An aerial photograph from 1928 clearly shows the southern cross dyke continuing as a buried feature beneath a trackway which runs along the ridge top, indicating that the trackway came into use after the cross dyke was constructed. An Anglo-Saxon charter also mentions 'the ridgeway' suggesting that the trackway was in use by at least the early medieval period. Referred to as the 'Ten Mile Course' by Dr. Stukeley in 1776, in the medieval and post-medieval periods the trackway was the main route from Wilton to Shaftesbury. By the 18th century it had become a turnpike road, and a map dated to 1773 depicts a toll house immediately to the south of it. The remains of the former toll house structure are visible today as a series of earthworks representing a building platform with a small enclosure immediately to its east.
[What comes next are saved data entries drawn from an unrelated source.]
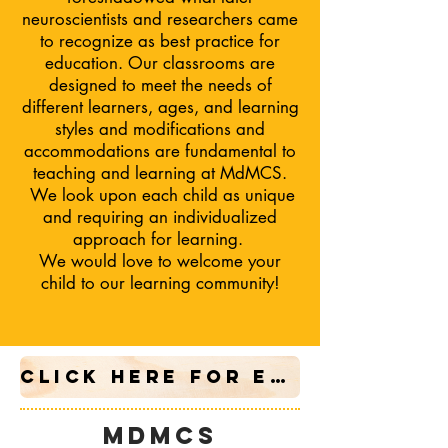
neuroscientists and researchers came
to recognize as best practice for
education. Our classrooms are
designed to meet the needs of
different learners, ages, and learning
styles and modifications and
accommodations are fundamental to
teaching and learning at MdMCS.
We
look upon each child as unique
and requiring an individualized
approach for learning.
We would love to welcome your
child to our learning community!
CLICK HERE FOR ENROLLMENT APPLICATION
mdmcs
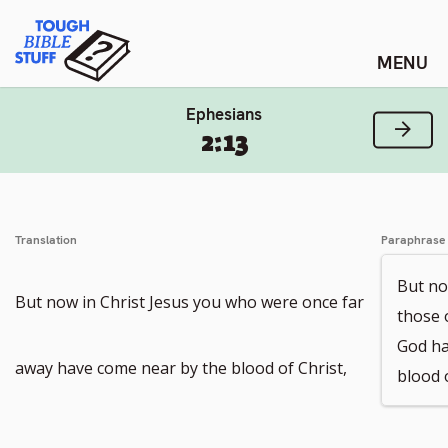
Skip
Tough Bible Stuff
to
content
Ephesians
Next
2:13
Translation
Paraphrase
But no
But now in Christ Jesus you who were once far
those 
God ha
away have come near by the blood of Christ,
blood o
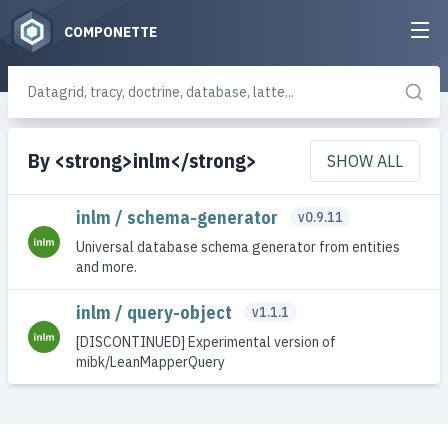
COMPONETTE
By <strong>inlm</strong>
SHOW ALL
inlm / schema-generator
v0.9.11
Universal database schema generator from entities
and more.
inlm / query-object
v1.1.1
[DISCONTINUED] Experimental version of
mibk/LeanMapperQuery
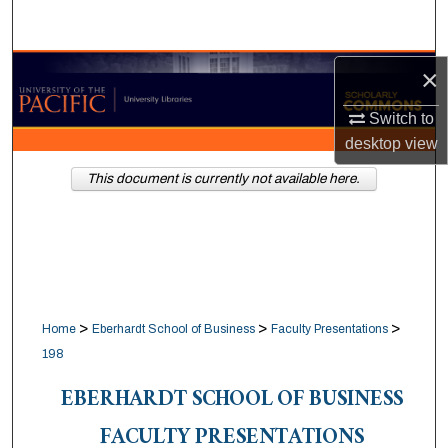
Search
Browse Collections
×
Switch to
My Account
desktop
view
About
This document is currently not available here.
Digital Commons Network™
>
>
>
Home
Eberhardt School of Business
Faculty Presentations
198
EBERHARDT SCHOOL OF BUSINESS
FACULTY PRESENTATIONS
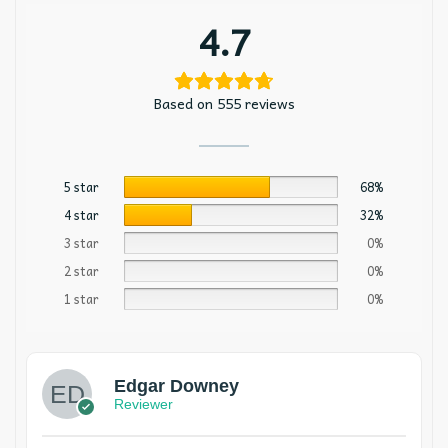
4.7
Based on 555 reviews
5 star
68%
4 star
32%
3 star
0%
2 star
0%
1 star
0%
Edgar Downey
Reviewer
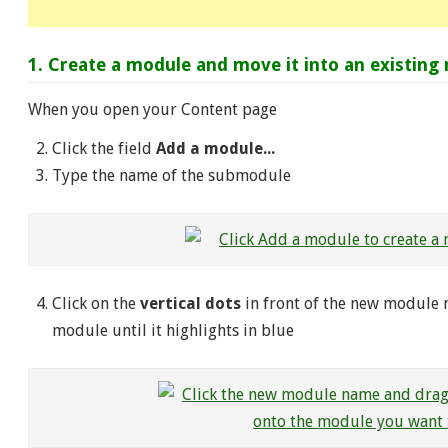
1. Create a module and move it into an existing
When you open your Content page
Click the field
Add a module...
Type the name of the submodule
Click on the
vertical dots
in front of the new module 
module until it highlights in blue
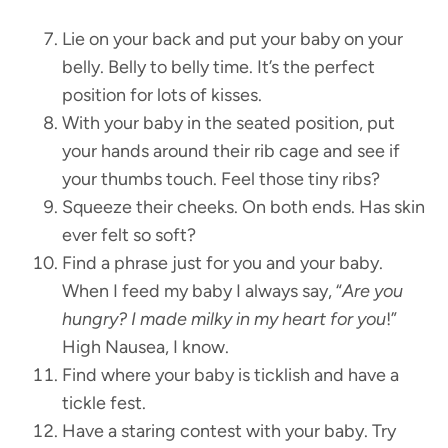
Lie on your back and put your baby on your
belly. Belly to belly time. It’s the perfect
position for lots of kisses.
With your baby in the seated position, put
your hands around their rib cage and see if
your thumbs touch. Feel those tiny ribs?
Squeeze their cheeks. On both ends. Has skin
ever felt so soft?
Find a phrase just for you and your baby.
When I feed my baby I always say, “
Are you
hungry? I made milky in my heart for you
!”
High Nausea, I know.
Find where your baby is ticklish and have a
tickle fest.
Have a staring contest with your baby. Try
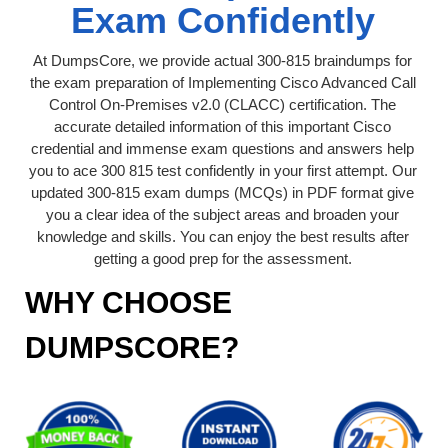
Exam Confidently
At DumpsCore, we provide actual 300-815 braindumps for
the exam preparation of Implementing Cisco Advanced Call
Control On-Premises v2.0 (CLACC) certification. The
accurate detailed information of this important Cisco
credential and immense exam questions and answers help
you to ace 300 815 test confidently in your first attempt. Our
updated 300-815 exam dumps (MCQs) in PDF format give
you a clear idea of the subject areas and broaden your
knowledge and skills. You can enjoy the best results after
getting a good prep for the assessment.
WHY CHOOSE
DUMPSCORE?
The site, including the cross dykes, is a scheduled monument.

Today, the site is also known for the Fovant Badges, a number of regimental badges cut into the chalk of the hill on its northern flank. These were created by soldiers garrisoned near Fovant during the First World War, and are clearly visible from the A30 which runs through the village.

==Location==
The site is at , to the south-east of the small village of Fovant, in the county of Wiltshire. The hill has a summit of 201m AOD. There are public footpaths and bridleways to the east and south of the site.